通过这种方式,您可以更改from and to以获得不同的日志条目集。正则表达式不是进行数字计算/比较的好工具。
回答by anubhava
You can use this regex in egrep:
您可以在egrep以下位置使用此正则表达式:
#! /usr/bin/perl
use warnings;
use strict;
use Time::Piece;
use autodie;
my $arg=shift;
my @a =split("_",$arg);
my $fn=shift @a;
my $dfmt='%Y/%d/%m';
my $fmt=$dfmt.' %H:%M:%S';
my $t = localtime;
my $date=$t->strftime($dfmt);
my $t1; my $t2;
if (@a == 1) {
my $d=$date.' '.$a[0];
my $tt=Time::Piece->strptime($d, $fmt);
$t1=$tt-15;
$t2=$tt+15;
} elsif (@a == 2) {
$t1=Time::Piece->strptime($date.' '.$a[0], $fmt);
$t2=Time::Piece->strptime($date.' '.$a[1], $fmt);
} else {
die "Unexpected input argument!";
}
$fn=$fn.'_logs.txt';
doGrep($fn,$t1,$t2,$fmt);
sub doGrep {
my ($fn,$t1,$t2,$fmt) = @_;
open (my $fh, "<", $fn);
while (my $line=<$fh>) {
my ($d1,$d2) = $line=~/\S+\s+(\S+)\s+(\d\d:\d\d:\d\d)/;
my $d=$d1.' '.$d2;
my $t=Time::Piece->strptime($d, $fmt);
print $line if ($t>$t1 && $t<$t2);
}
close ($fh);
}
回答by Stefan Schmiedl
You are using the wrong tool for this task. Once you have a regular expression like the one given by @anubhava, you can easily find a time interval that is not matched by it. grepand regexps might work for a few special cases, but they do not scale to the general case.

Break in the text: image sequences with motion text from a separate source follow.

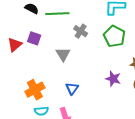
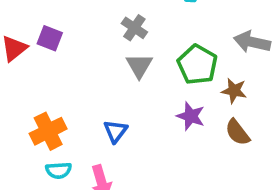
green pentagon: (114, 36) -> (197, 65), moved
gray triangle: (63, 54) -> (139, 66), moved

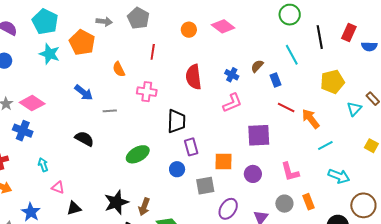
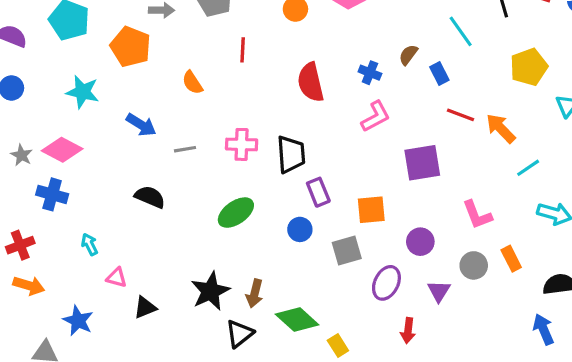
cyan star: (50, 54) -> (83, 92), moved
pink cross: (147, 92) -> (242, 144), moved
purple circle: (253, 174) -> (420, 242), moved

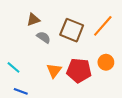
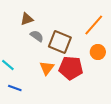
brown square: (72, 30) -> (60, 42), moved
orange circle: (106, 62) -> (98, 52), moved

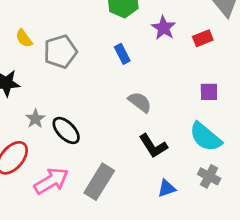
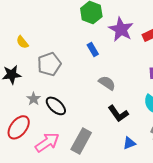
purple star: (164, 28) -> (121, 29), size x1.4
gray pentagon: (60, 52) -> (49, 64), moved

您为此任务使用了错误的工具。一旦你有一个像@anubhava 给出的正则表达式,你可以很容易地找到一个不匹配的时间间隔。grep和正则表达式可能适用于一些特殊情况,但它们不能扩展到一般情况。
Can you use some tool that can actually "understand" the timestamps? Probably every scripting language out there (perl, python, ruby, lua) has builtin or library support for parsing time and date.
你能使用一些可以真正“理解”时间戳的工具吗?可能所有的脚本语言(perl、python、ruby、lua)都有用于解析时间和日期的内置或库支持。
However, you might be able to employ the powers of GNU date:
但是,您也许可以使用 GNU date 的功能:
##代码##and plug that into Tiago's sed filter idea.
并将其插入 Tiago 的 sed 过滤器想法中。
回答by H?kon H?gland
You can try the following perl script:
您可以尝试以下 perl 脚本:
##代码##Run it from command line using syntax : ./p.pl A_22:09:14.
使用语法从命令行运行它:./p.pl A_22:09:14。